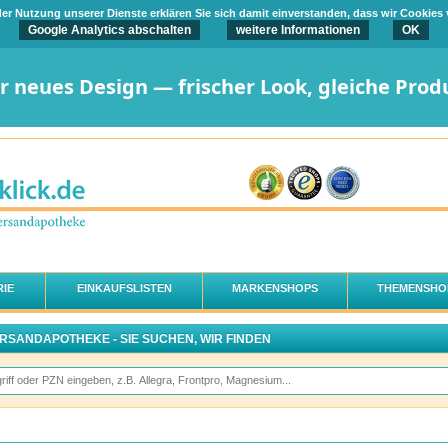
t der Nutzung unserer Dienste erklären Sie sich damit einverstanden, dass wir Cookies
Google Analytics abschalten
weitere Informationen
OK
er neues Design — frischer Look, gleiche Prod
IE
EINKAUFSLISTEN
MARKENSHOPS
THEMENSHO
ERSANDAPOTHEKE - SIE SUCHEN, WIR FINDEN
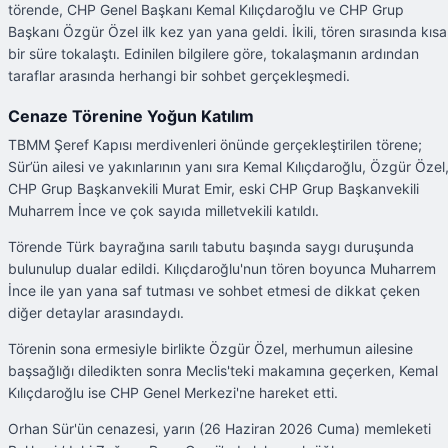
törende, CHP Genel Başkanı Kemal Kılıçdaroğlu ve CHP Grup
Başkanı Özgür Özel ilk kez yan yana geldi. İkili, tören sırasında kısa
bir süre tokalaştı. Edinilen bilgilere göre, tokalaşmanın ardından
taraflar arasında herhangi bir sohbet gerçekleşmedi.
Cenaze Törenine Yoğun Katılım
TBMM Şeref Kapısı merdivenleri önünde gerçekleştirilen törene;
Sür’ün ailesi ve yakınlarının yanı sıra Kemal Kılıçdaroğlu, Özgür Özel
CHP Grup Başkanvekili Murat Emir, eski CHP Grup Başkanvekili
Muharrem İnce ve çok sayıda milletvekili katıldı.
Törende Türk bayrağına sarılı tabutu başında saygı duruşunda
bulunulup dualar edildi. Kılıçdaroğlu'nun tören boyunca Muharrem
İnce ile yan yana saf tutması ve sohbet etmesi de dikkat çeken
diğer detaylar arasındaydı.
Törenin sona ermesiyle birlikte Özgür Özel, merhumun ailesine
başsağlığı diledikten sonra Meclis'teki makamına geçerken, Kemal
Kılıçdaroğlu ise CHP Genel Merkezi'ne hareket etti.
Orhan Sür'ün cenazesi, yarın (26 Haziran 2026 Cuma) memleketi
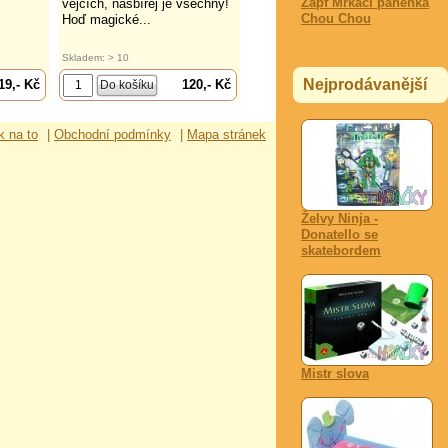
Zapf Mrkací panenka
vejcích, nasbírej je všechny!
Chou Chou
Hoď magické...
Skladem: > 10
Nejprodávanější
19,- Kč
120,- Kč
k na to
|
Obchodní podmínky
|
Mapa stránek
Želvy Ninja -
Donatello se
skatebordem
Mistr slova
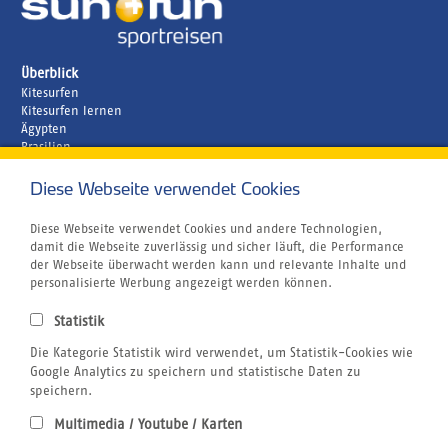
Überblick
Kitesurfen
Kitesurfen lernen
Ägypten
Brasilien
Griechenland
Kapverden
Diese Webseite verwendet Cookies
Marokko
Unternehmen
Diese Webseite verwendet Cookies und andere Technologien,
Rund um´s Buchen
damit die Webseite zuverlässig und sicher läuft, die Performance
Reiseversicherung
der Webseite überwacht werden kann und relevante Inhalte und
Gutschein
personalisierte Werbung angezeigt werden können.
Klimabewusst Reisen
Centrum für Reisemedizin
Statistik
Tauchurlaub
Die Kategorie Statistik wird verwendet, um Statistik-Cookies wie
Windsurfen
Wingfoilen
Google Analytics zu speichern und statistische Daten zu
Bildnachweis
speichern.
Jobs
Multimedia / Youtube / Karten
Airline Blacklist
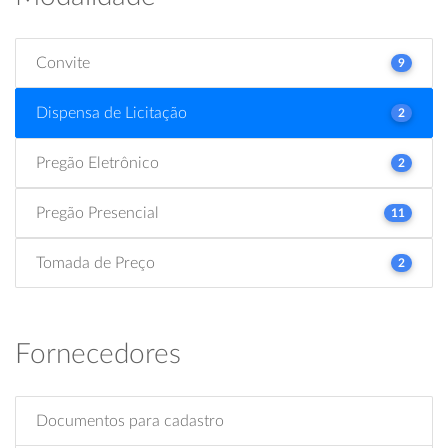
Convite
9
Dispensa de Licitação
2
Pregão Eletrônico
2
Pregão Presencial
11
Tomada de Preço
2
Fornecedores
Documentos para cadastro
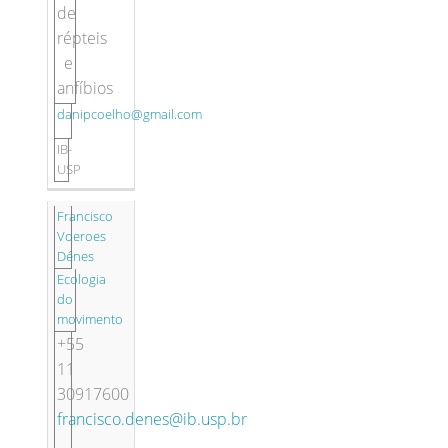
de
répteis
e
anfíbios
danipcoelho@gmail.com
IB-
USP
Francisco
Voeroes
Dénes
Ecologia
do
movimento
+55
11
30917600
francisco.denes@ib.usp.br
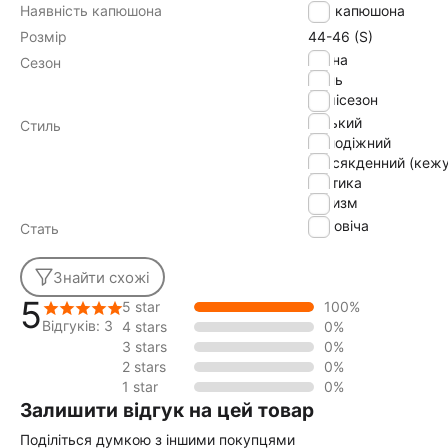
Наявність капюшона
без капюшона
Розмір
44-46 (S)
весна
Сезон
осінь
демісезон
міський
Стиль
молодіжний
повсякденний (кежу
тактика
туризм
Чоловіча
Стать
Знайти схожі
5
5 star
100%
Відгуків: 3
4 stars
0%
3 stars
0%
2 stars
0%
1 star
0%
Залишити відгук на цей товар
Поділіться думкою з іншими покупцями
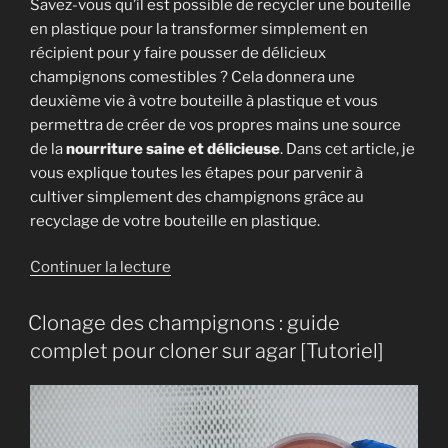
Savez-vous qu’il est possible de recycler une bouteille
en plastique pour la transformer simplement en
récipient pour y faire pousser de délicieux
champignons comestibles ? Cela donnera une
deuxième vie à votre bouteille à plastique et vous
permettra de créer de vos propres mains une source
de la
nourriture saine et délicieuse
. Dans cet article, je
vous explique toutes les étapes pour parvenir à
cultiver simplement des champignons grâce au
recyclage de votre bouteille en plastique.
de
Continuer la lecture
« Recycler
une
Clonage des champignons : guide
bouteille
complet pour cloner sur agar [Tutoriel]
en
plastique
pour
faire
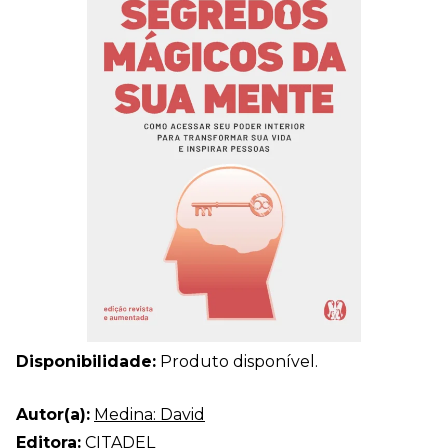
Disponibilidade:
Produto disponível.
Autor(a):
Medina: David
Editora:
CITADEL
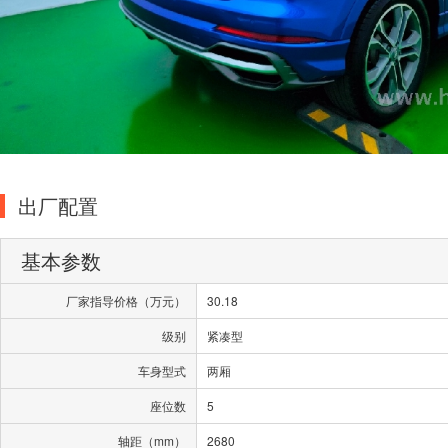
出厂配置
基本参数
厂家指导价格（万元）
30.18
级别
紧凑型
车身型式
两厢
座位数
5
轴距（mm）
2680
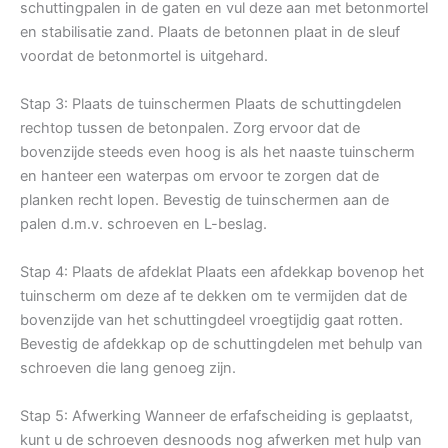
schuttingpalen in de gaten en vul deze aan met betonmortel
en stabilisatie zand. Plaats de betonnen plaat in de sleuf
voordat de betonmortel is uitgehard.
Stap 3: Plaats de tuinschermen Plaats de schuttingdelen
rechtop tussen de betonpalen. Zorg ervoor dat de
bovenzijde steeds even hoog is als het naaste tuinscherm
en hanteer een waterpas om ervoor te zorgen dat de
planken recht lopen. Bevestig de tuinschermen aan de
palen d.m.v. schroeven en L-beslag.
Stap 4: Plaats de afdeklat Plaats een afdekkap bovenop het
tuinscherm om deze af te dekken om te vermijden dat de
bovenzijde van het schuttingdeel vroegtijdig gaat rotten.
Bevestig de afdekkap op de schuttingdelen met behulp van
schroeven die lang genoeg zijn.
Stap 5: Afwerking Wanneer de erfafscheiding is geplaatst,
kunt u de schroeven desnoods nog afwerken met hulp van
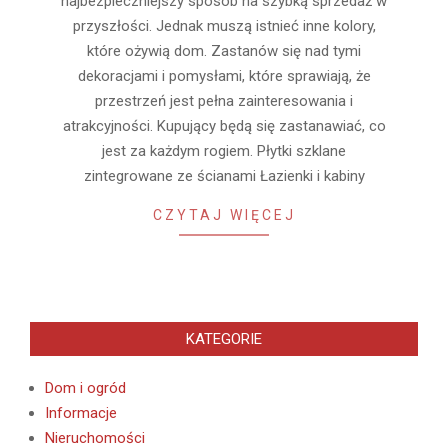
najbezpieczniejszy sposób na szybką sprzedaż w
przyszłości. Jednak muszą istnieć inne kolory,
które ożywią dom. Zastanów się nad tymi
dekoracjami i pomysłami, które sprawiają, że
przestrzeń jest pełna zainteresowania i
atrakcyjności. Kupujący będą się zastanawiać, co
jest za każdym rogiem. Płytki szklane
zintegrowane ze ścianami Łazienki i kabiny
CZYTAJ WIĘCEJ
KATEGORIE
Dom i ogród
Informacje
Nieruchomości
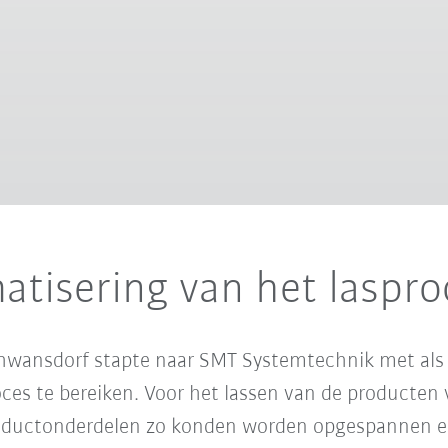
atisering van het laspro
hwansdorf stapte naar SMT Systemtechnik met als 
roces te bereiken. Voor het lassen van de producte
productonderdelen zo konden worden opgespannen e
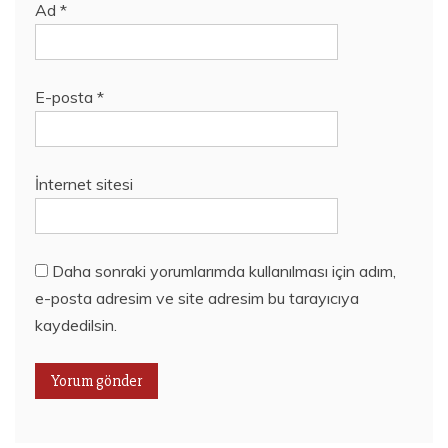
Ad
*
E-posta
*
İnternet sitesi
Daha sonraki yorumlarımda kullanılması için adım,
e-posta adresim ve site adresim bu tarayıcıya
kaydedilsin.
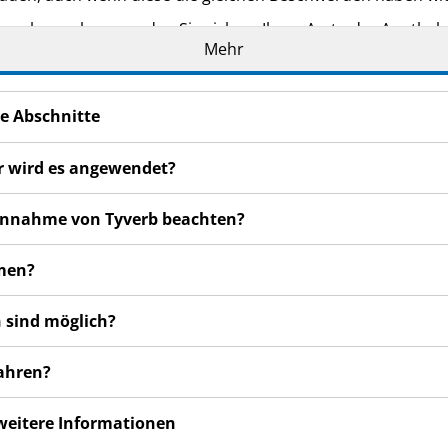
n bemerken, wenden Sie sich an Ihren Arzt oder Apotheker.
Mehr
cht in dieser Packungsbeilage angegeben sind. Siehe Abschn
e Abschnitte
ür wird es angewendet?
 Einnahme von Tyverb beachten?
hmen?
 sind möglich?
wahren?
 weitere Informationen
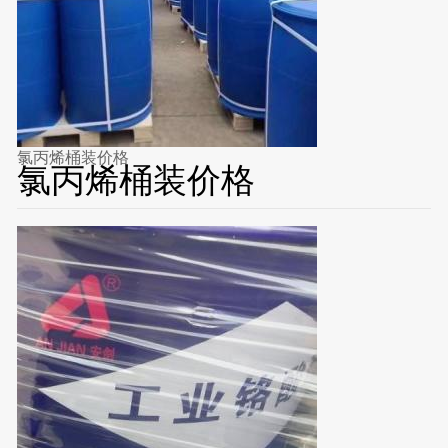
氯丙烯桶装价格
氯丙烯桶装价格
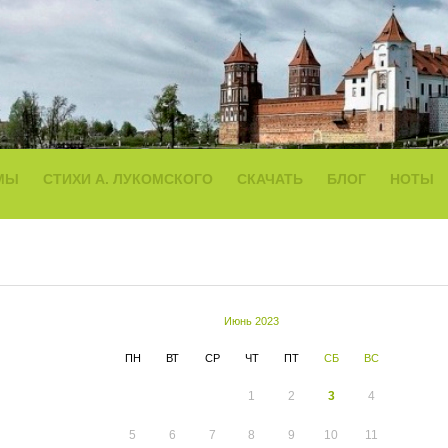
МЫ
СТИХИ А. ЛУКОМСКОГО
СКАЧАТЬ
БЛОГ
НОТЫ
Июнь 2023
ПН
ВТ
СР
ЧТ
ПТ
СБ
ВС
1
2
3
4
5
6
7
8
9
10
11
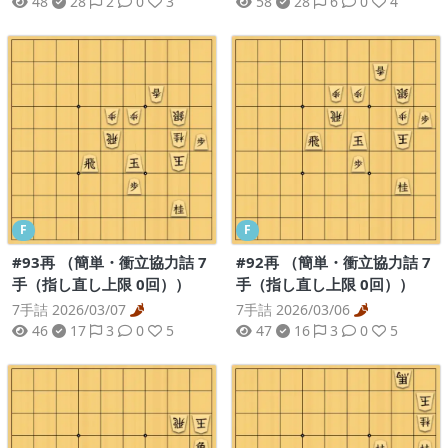
48
28
2
0
3
58
28
6
0
4
F
F
#93再 （簡単・衝立協力詰 7
#92再 （簡単・衝立協力詰 7
手（指し直し上限 0回））
手（指し直し上限 0回））
7手詰 2026/03/07
7手詰 2026/03/06
46
17
3
0
5
47
16
3
0
5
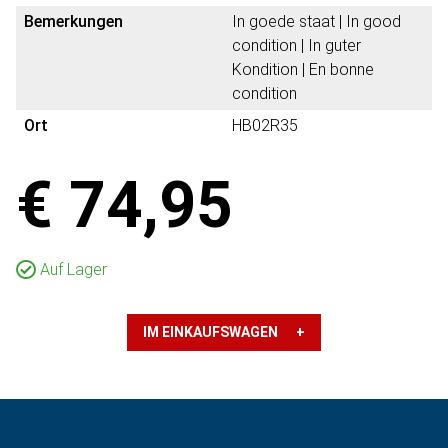
Bemerkungen
In goede staat | In good
condition | In guter
Kondition | En bonne
condition
Ort
HB02R35
€ 74,95
Auf Lager
IM EINKAUFSWAGEN +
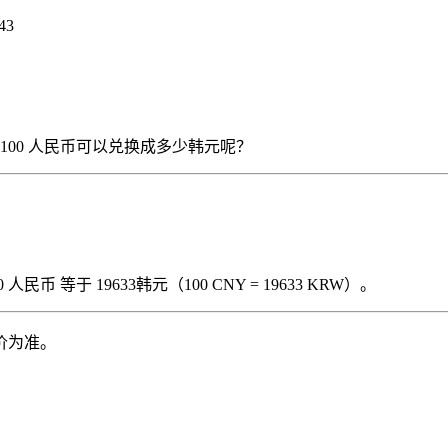
43
），那么 100 人民币可以兑换成多少韩元呢？
民币 等于 19633韩元（100 CNY = 19633 KRW）。
价为准。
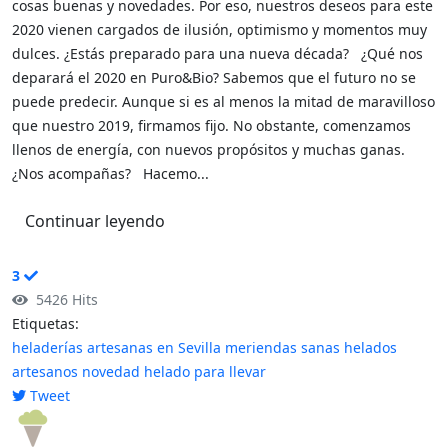
cosas buenas y novedades. Por eso, nuestros deseos para este
2020 vienen cargados de ilusión, optimismo y momentos muy
dulces. ¿Estás preparado para una nueva década? ¿Qué nos
deparará el 2020 en Puro&Bio? Sabemos que el futuro no se
puede predecir. Aunque si es al menos la mitad de maravilloso
que nuestro 2019, firmamos fijo. No obstante, comenzamos
llenos de energía, con nuevos propósitos y muchas ganas.
¿Nos acompañas? Hacemo...
Continuar leyendo
3
5426 Hits
Etiquetas:
heladerías artesanas en Sevilla
meriendas sanas
helados
artesanos
novedad
helado para llevar
Tweet
pinterest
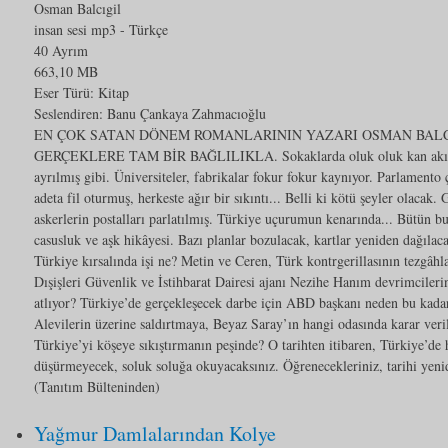
Osman Balcıgil
insan sesi mp3
- Türkçe
40 Ayrım
663,10 MB
Eser Türü:
Kitap
Seslendiren: Banu Çankaya Zahmacıoğlu
EN ÇOK SATAN DÖNEM ROMANLARININ YAZARI OSMAN BALCI
GERÇEKLERE TAM BİR BAĞLILIKLA. Sokaklarda oluk oluk kan akıyor
ayrılmış gibi. Üniversiteler, fabrikalar fokur fokur kaynıyor. Parlamen
adeta fil oturmuş, herkeste ağır bir sıkıntı... Belli ki kötü şeyler olacak.
askerlerin postalları parlatılmış. Türkiye uçurumun kenarında... Bütün b
casusluk ve aşk hikâyesi. Bazı planlar bozulacak, kartlar yeniden dağılaca
Türkiye kırsalında işi ne? Metin ve Ceren, Türk kontrgerillasının tezgâhla
Dışişleri Güvenlik ve İstihbarat Dairesi ajanı Nezihe Hanım devrimcileri
atlıyor? Türkiye’de gerçekleşecek darbe için ABD başkanı neden bu kadar
Alevilerin üzerine saldırtmaya, Beyaz Saray’ın hangi odasında karar ver
Türkiye’yi köşeye sıkıştırmanın peşinde? O tarihten itibaren, Türkiye’de h
düşürmeyecek, soluk soluğa okuyacaksınız. Öğrenecekleriniz, tarihi yeni
(Tanıtım Bülteninden)
Yağmur Damlalarından Kolye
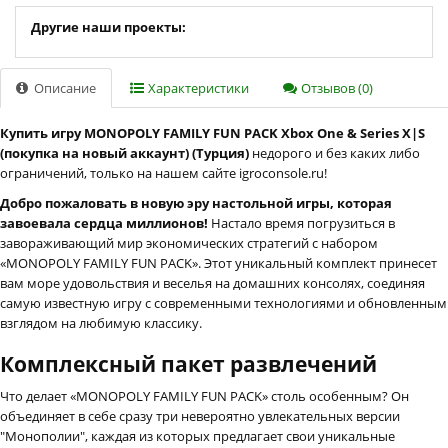
Другие наши проекты:
Описание
Характеристики
Отзывов (0)
Купить игру MONOPOLY FAMILY FUN PACK Xbox One & Series X|S
(покупка на новый аккаунт) (Турция)
недорого и без каких либо
ограничений, только на нашем сайте igroconsole.ru!
Добро пожаловать в новую эру настольной игры, которая
завоевала сердца миллионов!
Настало время погрузиться в
завораживающий мир экономических стратегий с набором
«MONOPOLY FAMILY FUN PACK». Этот уникальный комплект принесет
вам море удовольствия и веселья на домашних консолях, соединяя
самую известную игру с современными технологиями и обновленным
взглядом на любимую классику.
Комплексный пакет развлечений
Что делает «MONOPOLY FAMILY FUN PACK» столь особенным? Он
объединяет в себе сразу три невероятно увлекательных версии
"Монополии", каждая из которых предлагает свои уникальные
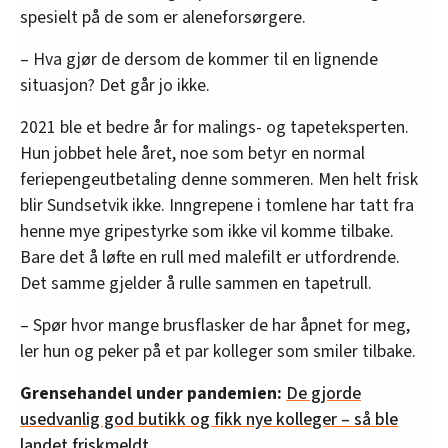
spesielt på de som er aleneforsørgere.
– Hva gjør de dersom de kommer til en lignende
situasjon? Det går jo ikke.
2021 ble et bedre år for malings- og tapeteksperten.
Hun jobbet hele året, noe som betyr en normal
feriepengeutbetaling denne sommeren. Men helt frisk
blir Sundsetvik ikke. Inngrepene i tomlene har tatt fra
henne mye gripestyrke som ikke vil komme tilbake.
Bare det å løfte en rull med malefilt er utfordrende.
Det samme gjelder å rulle sammen en tapetrull.
– Spør hvor mange brusflasker de har åpnet for meg,
ler hun og peker på et par kolleger som smiler tilbake.
Grensehandel under pandemien:
De gjorde
usedvanlig god butikk og fikk nye kolleger – så ble
landet friskmeldt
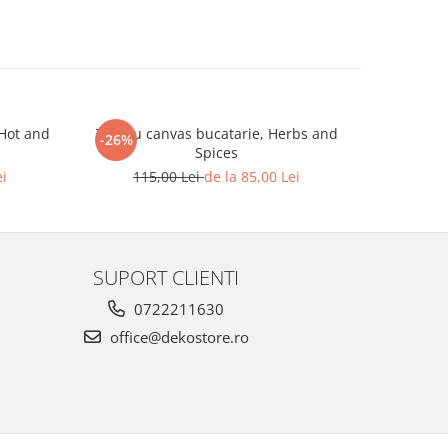
 Hot and
Tablou canvas bucatarie, Herbs and
Tablou ca
-26%
-26%
Spices
115
ei
115,00 Lei
de la 85,00 Lei
SUPORT CLIENTI
0722211630
office@dekostore.ro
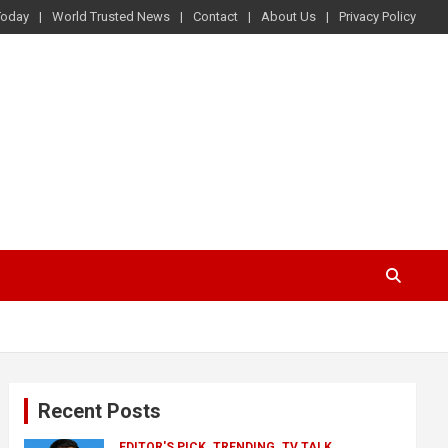
Today
World Trusted News
Contact
About Us
Privacy Policy
Recent Posts
EDITOR'S PICK
TRENDING
TV TALK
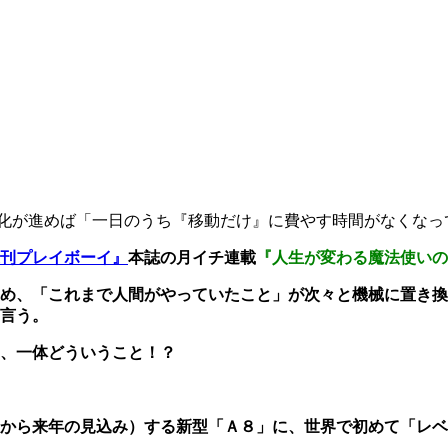
化が進めば「一日のうち『移動だけ』に費やす時間がなくなっ
刊プレイボーイ』
本誌の月イチ連載
『人生が変わる魔法使いの
め、「これまで人間がやっていたこと」が次々と機械に置き換
言う。
、一体どういうこと！？
から来年の見込み）する新型「Ａ８」に、世界で初めて「レベ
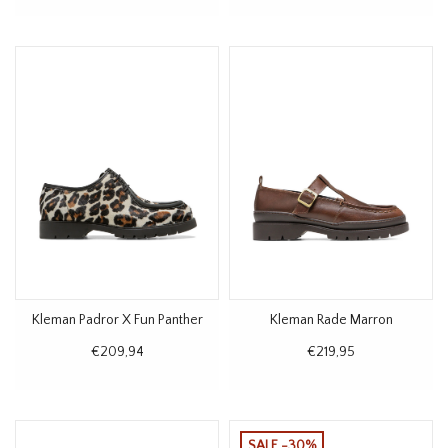
Kleman Padror X Fun Panther
Kleman Rade Marron
€209,94
€219,95
SALE -30%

WHAT YOU WILL DO:
Please copy every line from the entries that includes the word "Kemal".

EXERCISE ANSWER:
törende, CHP Genel Başkanı Kemal Kılıçdaroğlu ve CHP Grup
Sür’ün ailesi ve yakınlarının yanı sıra Kemal Kılıçdaroğlu, Özgür Özel
başsağlığı diledikten sonra Meclis'teki makamına geçerken, Kemal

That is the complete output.